- _What the task requires_
Reproduce the data exactly, leaving nothing out.

- _Supplied records_

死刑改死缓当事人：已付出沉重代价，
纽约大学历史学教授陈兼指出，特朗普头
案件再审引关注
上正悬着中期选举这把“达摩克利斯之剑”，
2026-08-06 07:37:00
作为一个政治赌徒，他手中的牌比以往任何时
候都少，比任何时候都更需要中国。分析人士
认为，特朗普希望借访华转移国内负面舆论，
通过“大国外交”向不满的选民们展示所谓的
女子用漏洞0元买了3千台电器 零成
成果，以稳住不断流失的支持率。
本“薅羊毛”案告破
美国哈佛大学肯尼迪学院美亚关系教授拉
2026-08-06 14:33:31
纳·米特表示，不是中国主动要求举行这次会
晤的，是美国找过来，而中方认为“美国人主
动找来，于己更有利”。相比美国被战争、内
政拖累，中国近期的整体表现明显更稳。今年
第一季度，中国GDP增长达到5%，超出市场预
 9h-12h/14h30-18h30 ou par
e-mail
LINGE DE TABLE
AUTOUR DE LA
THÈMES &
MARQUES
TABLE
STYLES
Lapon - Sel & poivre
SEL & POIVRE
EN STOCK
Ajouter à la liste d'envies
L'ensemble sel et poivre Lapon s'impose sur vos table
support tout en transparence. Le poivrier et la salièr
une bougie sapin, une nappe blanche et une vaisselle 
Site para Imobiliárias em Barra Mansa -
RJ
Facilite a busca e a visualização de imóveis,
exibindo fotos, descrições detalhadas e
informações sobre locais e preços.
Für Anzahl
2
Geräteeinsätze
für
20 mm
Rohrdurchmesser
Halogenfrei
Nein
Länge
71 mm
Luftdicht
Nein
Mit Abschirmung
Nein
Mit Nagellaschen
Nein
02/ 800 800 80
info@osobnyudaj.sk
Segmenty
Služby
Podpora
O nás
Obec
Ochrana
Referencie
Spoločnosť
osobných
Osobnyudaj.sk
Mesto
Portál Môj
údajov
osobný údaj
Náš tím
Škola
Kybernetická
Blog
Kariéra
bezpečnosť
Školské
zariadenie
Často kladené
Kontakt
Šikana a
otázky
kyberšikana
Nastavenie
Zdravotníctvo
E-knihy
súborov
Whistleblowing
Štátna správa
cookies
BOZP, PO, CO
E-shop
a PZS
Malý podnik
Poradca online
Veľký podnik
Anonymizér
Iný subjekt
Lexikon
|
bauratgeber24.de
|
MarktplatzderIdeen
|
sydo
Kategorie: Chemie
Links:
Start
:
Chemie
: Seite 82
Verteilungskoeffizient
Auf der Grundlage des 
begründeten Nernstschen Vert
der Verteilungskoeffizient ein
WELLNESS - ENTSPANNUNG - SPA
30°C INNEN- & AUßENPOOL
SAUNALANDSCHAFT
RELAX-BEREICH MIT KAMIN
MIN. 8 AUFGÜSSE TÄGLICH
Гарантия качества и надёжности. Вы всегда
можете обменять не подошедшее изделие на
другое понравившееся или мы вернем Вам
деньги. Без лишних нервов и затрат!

- _Answer to the exercise_
死刑改死缓当事人：已付出沉重代价，
纽约大学历史学教授陈兼指出，特朗普头
案件再审引关注
上正悬着中期选举这把“达摩克利斯之剑”，
2026-08-06 07:37:00
作为一个政治赌徒，他手中的牌比以往任何时
候都少，比任何时候都更需要中国。分析人士
认为，特朗普希望借访华转移国内负面舆论，
通过“大国外交”向不满的选民们展示所谓的
女子用漏洞0元买了3千台电器 零成
成果，以稳住不断流失的支持率。
本“薅羊毛”案告破
美国哈佛大学肯尼迪学院美亚关系教授拉
2026-08-06 14:33:31
纳·米特表示，不是中国主动要求举行这次会
晤的，是美国找过来，而中方认为“美国人主
动找来，于己更有利”。相比美国被战争、内
政拖累，中国近期的整体表现明显更稳。今年
第一季度，中国GDP增长达到5%，超出市场预
 9h-12h/14h30-18h30 ou par
e-mail
LINGE DE TABLE
AUTOUR DE LA
THÈMES &
MARQUES
TABLE
STYLES
Lapon - Sel & poivre
SEL & POIVRE
EN STOCK
Ajouter à la liste d'envies
L'ensemble sel et poivre Lapon s'impose sur vos table
support tout en transparence. Le poivrier et la salièr
une bougie sapin, une nappe blanche et une vaisselle 
Site para Imobiliárias em Barra Mansa -
RJ
Facilite a busca e a visualização de imóveis,
exibindo fotos, descrições detalhadas e
informações sobre locais e preços.
Für Anzahl
2
Geräteeinsätze
für
20 mm
Rohrdurchmesser
Halogenfrei
Nein
Länge
71 mm
Luftdicht
Nein
Mit Abschirmung
Nein
Mit Nagellaschen
Nein
02/ 800 800 80
info@osobnyudaj.sk
Segmenty
Služby
Podpora
O nás
Obec
Ochrana
Referencie
Spoločnosť
osobných
Osobnyudaj.sk
Mesto
Portál Môj
údajov
osobný údaj
Náš tím
Škola
Kybernetická
Blog
Kariéra
bezpečnosť
Školské
zariadenie
Často kladené
Kontakt
Šikana a
otázky
kyberšikana
Nastavenie
Zdravotníctvo
E-knihy
súborov
Whistleblowing
Štátna správa
cookies
BOZP, PO, CO
E-shop
a PZS
Malý podnik
Poradca online
Veľký podnik
Anonymizér
Iný subjekt
Lexikon
|
bauratgeber24.de
|
MarktplatzderIdeen
|
sydo
Kategorie: Chemie
Links:
Start
:
Chemie
: Seite 82
Verteilungskoeffizient
Auf der Grundlage des 
begründeten Nernstschen Vert
der Verteilungskoeffizient ein
WELLNESS - ENTSPANNUNG - SPA
30°C INNEN- & AUßENPOOL
SAUNALANDSCHAFT
RELAX-BEREICH MIT KAMIN
MIN. 8 AUFGÜSSE TÄGLICH
Гарантия качества и надёжности. Вы всегда
можете обменять не подошедшее изделие на
другое понравившееся или мы вернем Вам
деньги. Без лишних нервов и затрат!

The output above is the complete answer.